→ **Collected data**

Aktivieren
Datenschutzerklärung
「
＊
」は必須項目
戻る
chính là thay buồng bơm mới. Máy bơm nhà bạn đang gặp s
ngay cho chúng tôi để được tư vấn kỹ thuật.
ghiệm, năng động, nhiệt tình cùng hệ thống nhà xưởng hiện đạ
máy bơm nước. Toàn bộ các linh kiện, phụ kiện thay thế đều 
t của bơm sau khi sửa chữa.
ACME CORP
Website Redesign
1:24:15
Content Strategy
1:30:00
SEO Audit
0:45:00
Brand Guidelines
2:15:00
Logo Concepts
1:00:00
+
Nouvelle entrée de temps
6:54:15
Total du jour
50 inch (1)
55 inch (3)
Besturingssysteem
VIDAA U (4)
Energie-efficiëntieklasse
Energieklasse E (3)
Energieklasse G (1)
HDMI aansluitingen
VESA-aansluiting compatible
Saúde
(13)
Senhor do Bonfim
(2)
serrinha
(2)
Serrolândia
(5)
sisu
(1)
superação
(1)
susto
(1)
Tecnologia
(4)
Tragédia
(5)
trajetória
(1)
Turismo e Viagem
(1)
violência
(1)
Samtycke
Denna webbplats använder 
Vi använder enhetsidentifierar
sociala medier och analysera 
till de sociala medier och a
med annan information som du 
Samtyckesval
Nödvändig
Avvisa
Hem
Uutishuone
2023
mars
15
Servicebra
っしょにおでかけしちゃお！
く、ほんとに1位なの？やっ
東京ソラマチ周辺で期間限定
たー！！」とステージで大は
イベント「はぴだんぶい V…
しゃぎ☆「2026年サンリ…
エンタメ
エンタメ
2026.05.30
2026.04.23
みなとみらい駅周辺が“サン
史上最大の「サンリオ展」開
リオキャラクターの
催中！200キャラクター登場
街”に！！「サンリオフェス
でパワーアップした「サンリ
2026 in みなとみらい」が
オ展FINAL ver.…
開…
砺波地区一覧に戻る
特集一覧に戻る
--
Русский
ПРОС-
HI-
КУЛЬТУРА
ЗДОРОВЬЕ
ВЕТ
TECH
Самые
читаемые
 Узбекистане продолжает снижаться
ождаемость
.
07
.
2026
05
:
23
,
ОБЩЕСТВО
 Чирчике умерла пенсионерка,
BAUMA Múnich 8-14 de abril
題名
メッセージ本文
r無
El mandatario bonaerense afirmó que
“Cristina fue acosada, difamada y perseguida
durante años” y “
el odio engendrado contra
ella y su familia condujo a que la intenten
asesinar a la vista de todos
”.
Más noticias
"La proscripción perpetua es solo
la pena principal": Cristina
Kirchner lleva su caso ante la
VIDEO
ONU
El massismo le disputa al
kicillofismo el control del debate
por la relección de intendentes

→ **Work required**
Note each line above that holds "använder", then copy all of them.

→ **Answer space**
Denna webbplats använder 
Vi använder enhetsidentifierar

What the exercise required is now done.